Percetakan Al Quran milik negara yang dibiayai oleh APBN mangkrak dan tidak terurus dan berhenti sejak pertengahan 2015.
“Ya, jadi mesin besi karatan dan besi tua,” ungkap mantan Menteri Agama Maftuh Basyuni di kediamannya, Rabu (10/8).
Dengan nada sedih dan suara serak lantaran kesehatannya terganggu, menteri agama periode Kabinet Indonsia Bersatu Jilid I tersebut mengatakan, tidak habis pikir dana yang diinvestasikan demikian besar dan diharapkan dapat memenuhi harapan program satu rumah umat Islam dapat memiliki satu Al Quran, dalam perjalannya segera masuk “liang kubur” alias mati tak terurus.
Lembaga percetakan Al Quran dibangun dengan dukungan uang APBN dan akan dikelola sebagai badan layanan umum (BLU) di bawah pembinaan Departemen Agama (kini Kemenag). Dana yang dihabiskan mencapai Rp30 miliar di atas lahan 1.530 meter.
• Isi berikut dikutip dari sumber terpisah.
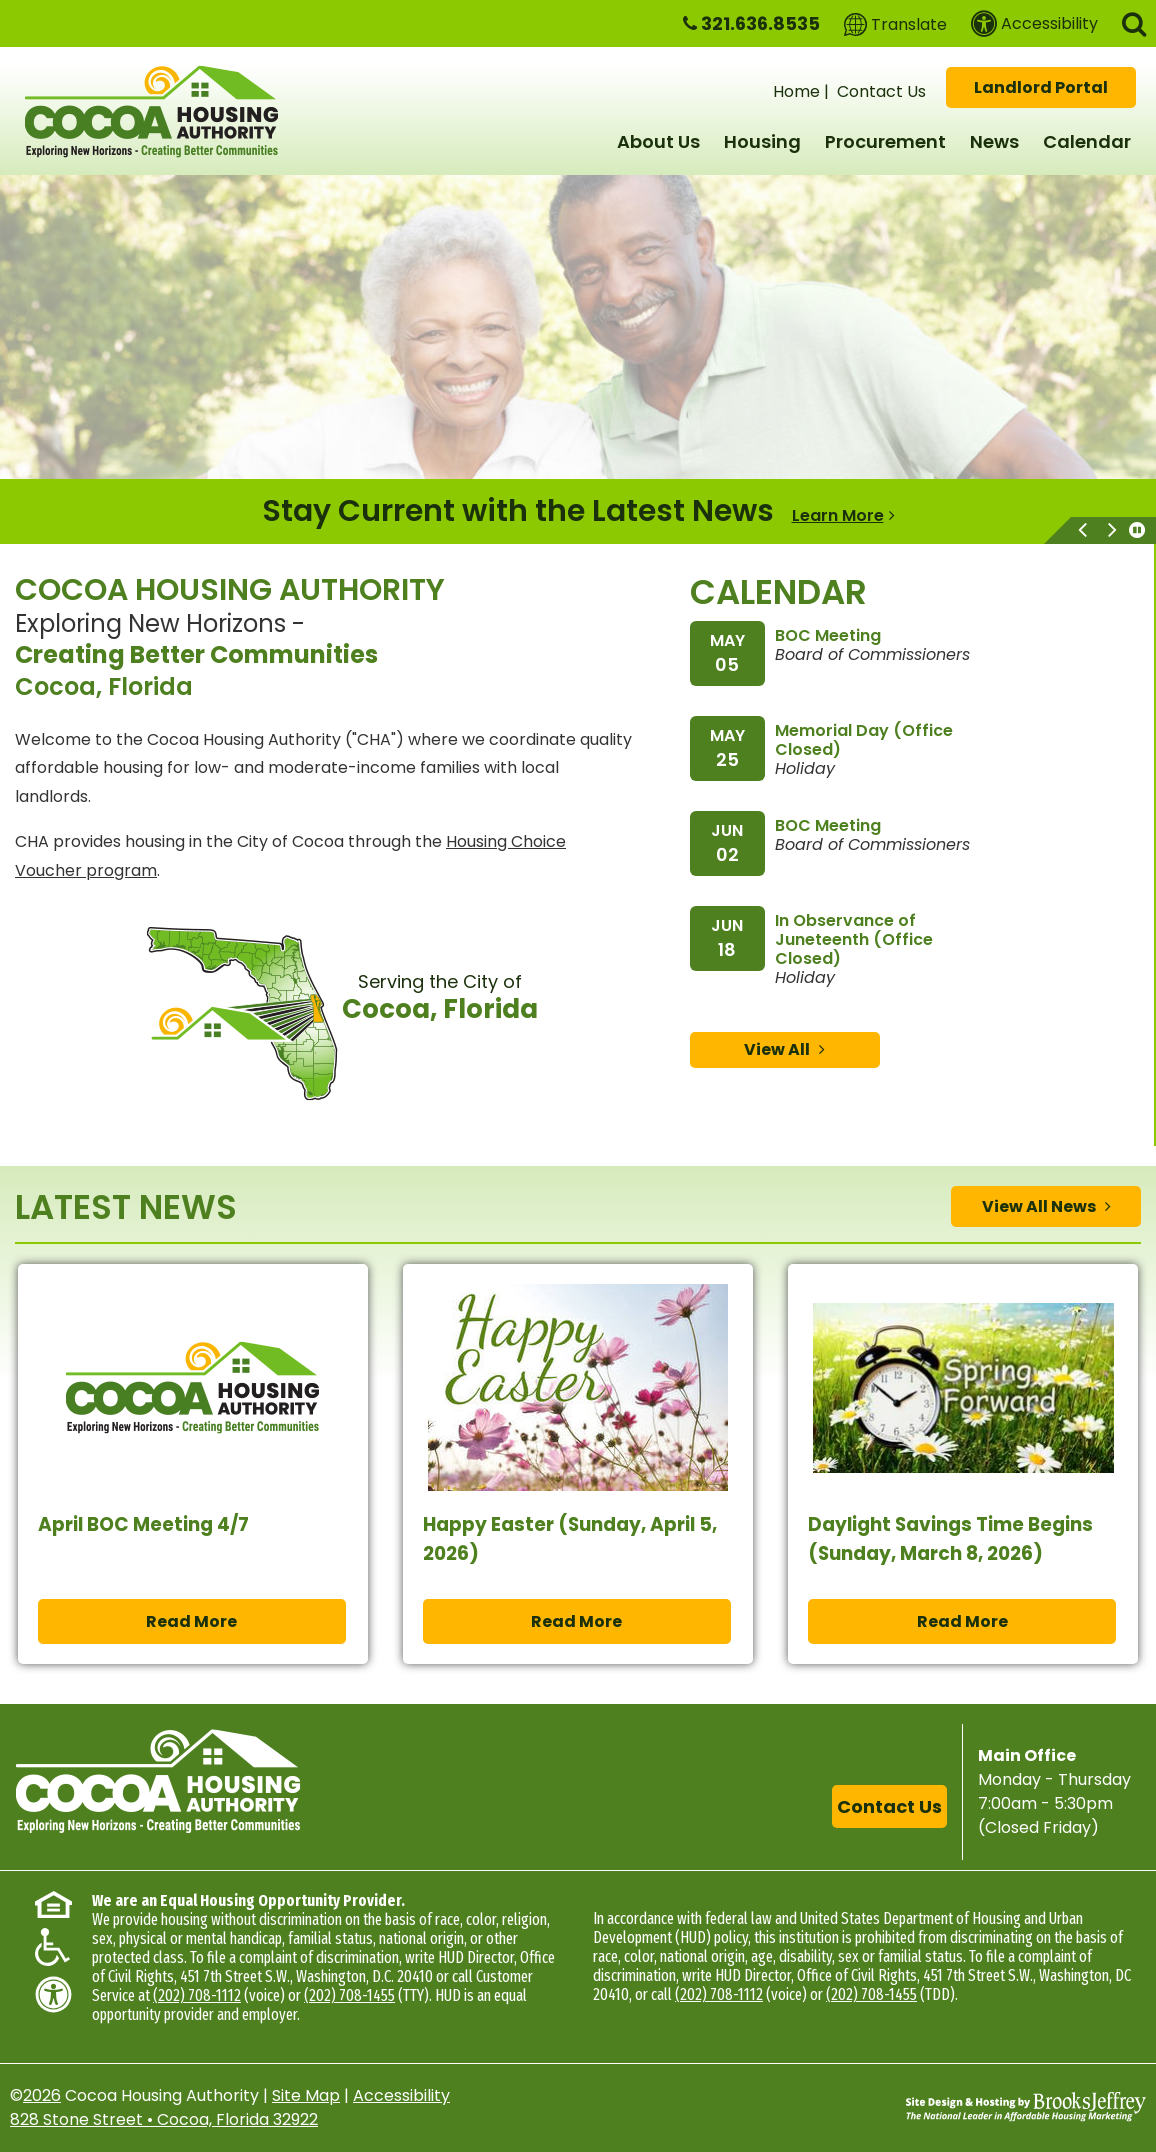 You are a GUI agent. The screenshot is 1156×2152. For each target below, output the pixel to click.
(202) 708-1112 (197, 1995)
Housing (762, 141)
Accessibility (401, 2095)
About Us (658, 141)
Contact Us (881, 91)
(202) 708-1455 (349, 1995)
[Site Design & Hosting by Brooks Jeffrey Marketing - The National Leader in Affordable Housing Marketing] (1026, 2107)
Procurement (885, 141)
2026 (42, 2095)
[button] (1134, 22)
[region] (578, 511)
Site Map (306, 2095)
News (994, 141)
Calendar (1087, 141)
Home (796, 91)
Di atas lahan seluas itu ada mesin pracetak, mesin cetak web, mesin cetak warna, mesin cetak sheet DS4, dan mesin-mesin lainnya.
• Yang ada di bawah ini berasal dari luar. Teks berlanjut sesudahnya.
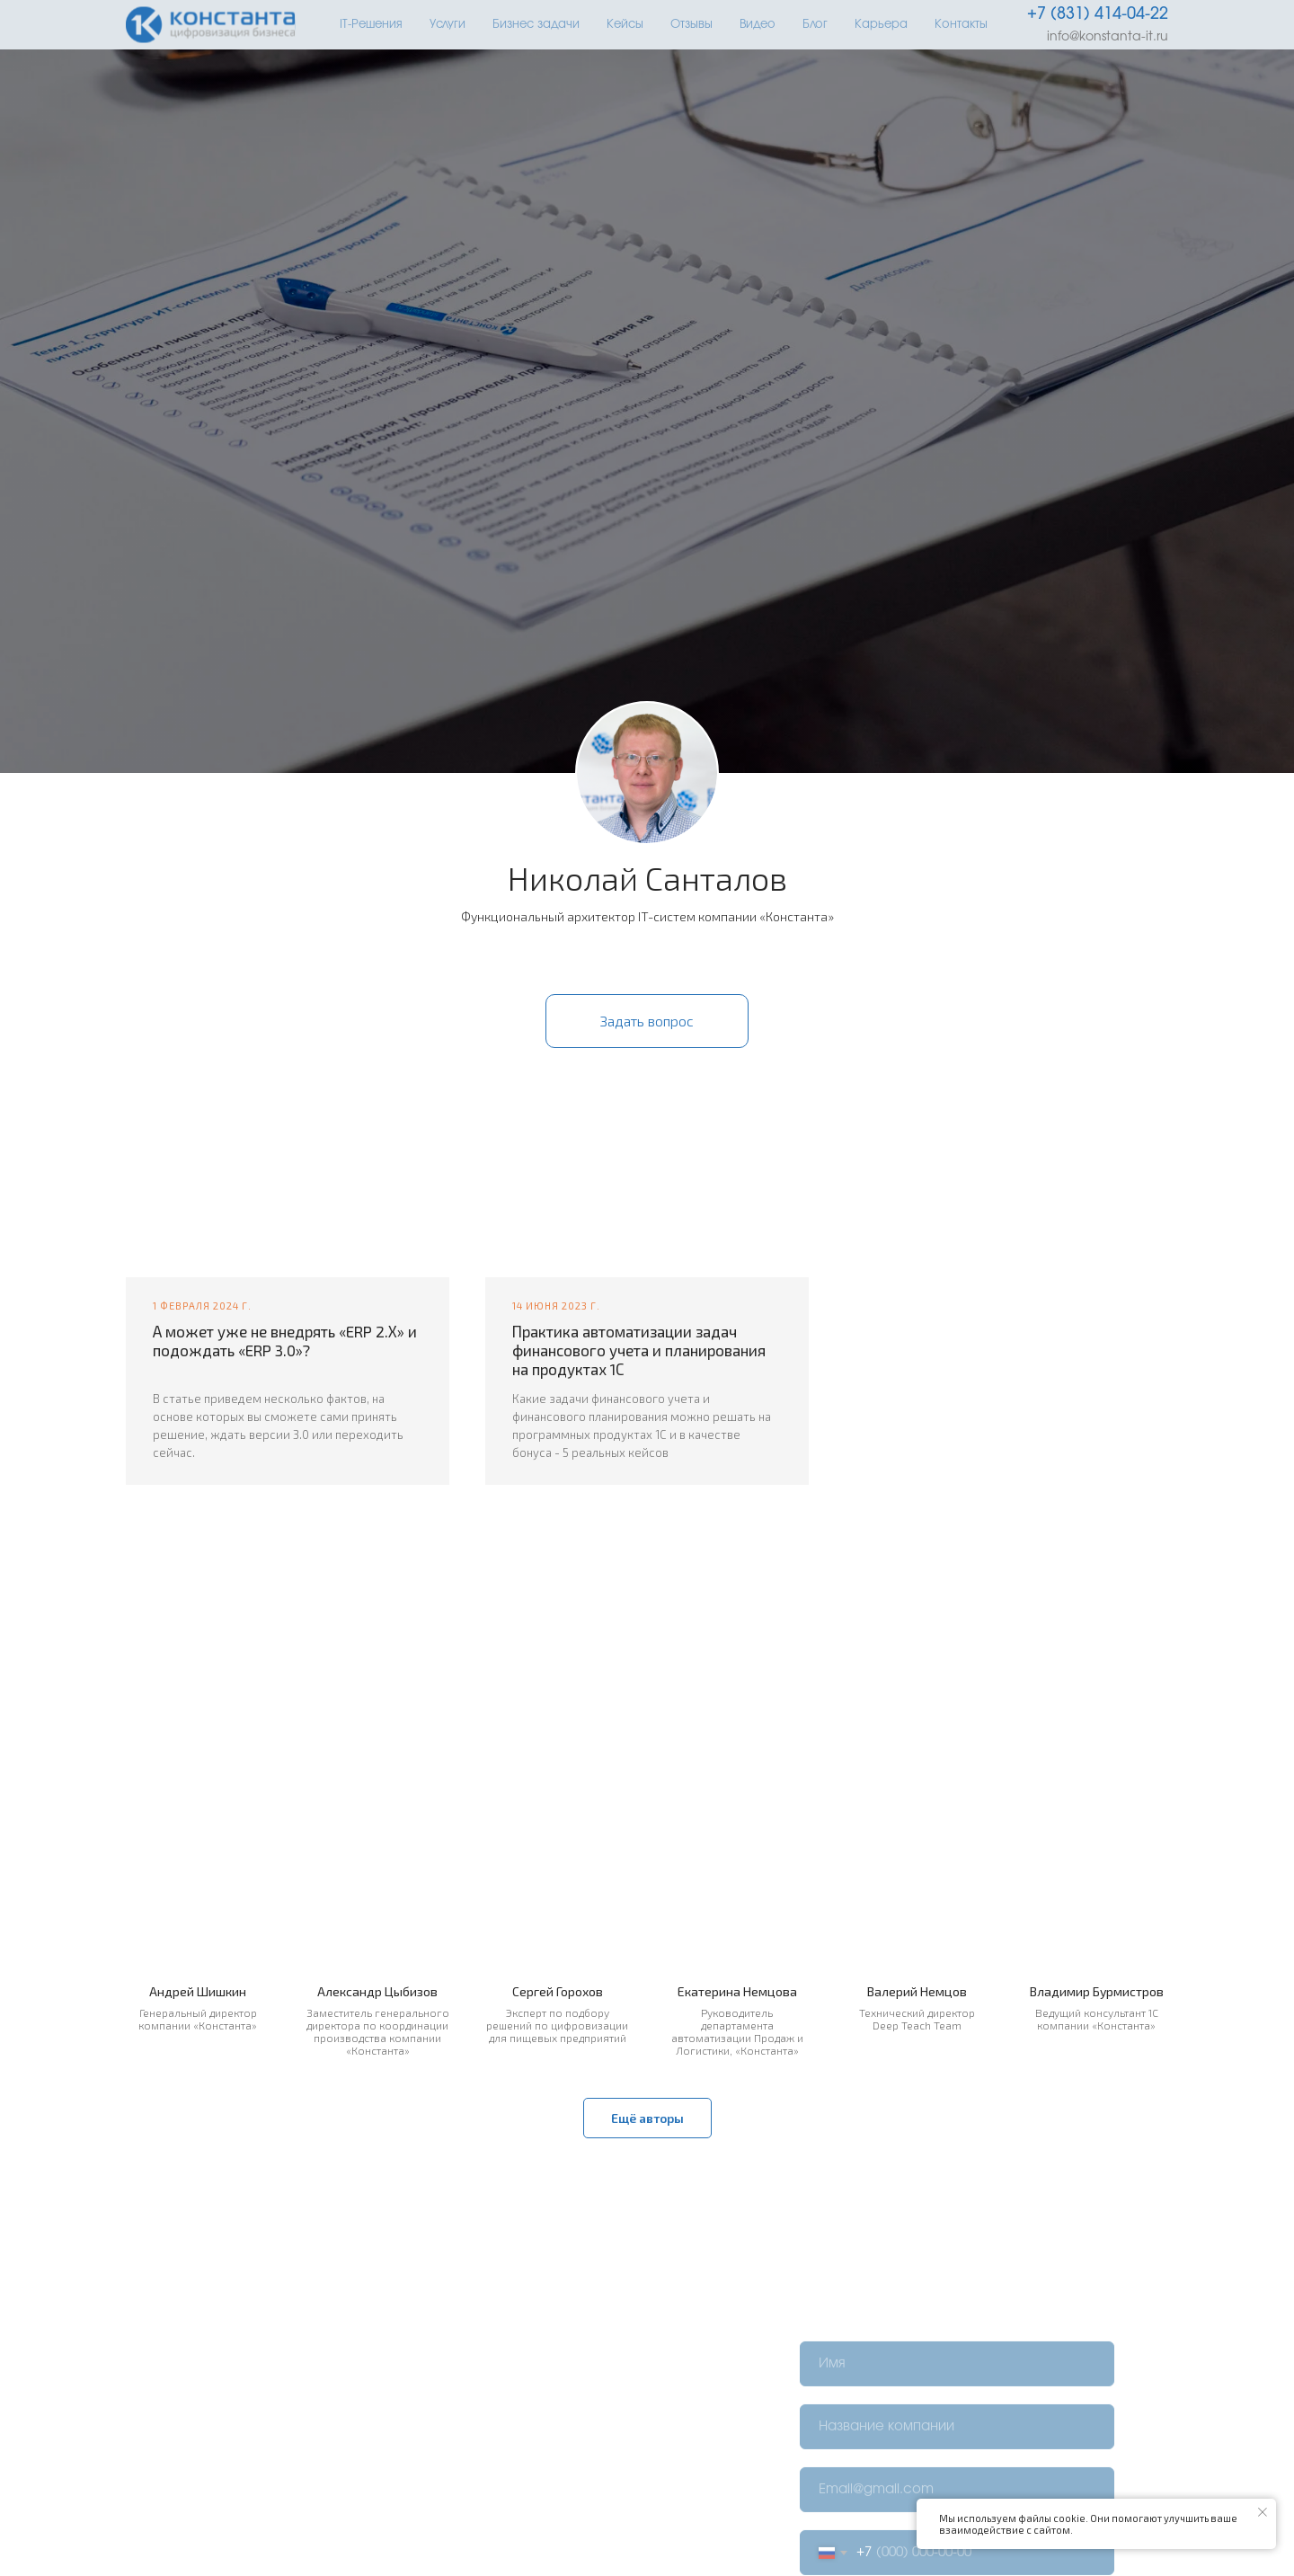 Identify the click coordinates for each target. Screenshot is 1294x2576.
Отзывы (691, 25)
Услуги (447, 25)
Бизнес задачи (536, 25)
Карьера (881, 25)
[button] (647, 1021)
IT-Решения (371, 25)
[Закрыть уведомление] (1263, 2512)
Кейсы (625, 25)
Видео (758, 25)
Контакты (961, 25)
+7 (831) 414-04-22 (1097, 14)
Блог (815, 25)
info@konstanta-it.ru (1107, 37)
“Saya mencari mesin cetak terbaik. Saat itu, saya minta rekomendasi dari Kementerian Pendidikan dan Kebudayaan,” kenang Maftuh dengan nada meninggi.
Mantan Direktur Lembaga Percetakan Al Quran Samidin Nashir mengaku tak tahu mengapa percetakan tak lagi beroperasi. “Saya enggak tahu mengapa tak jalan lagi,” ungkap Samidin Nashir melalui saluran telepon Kamis (11/8) pagi.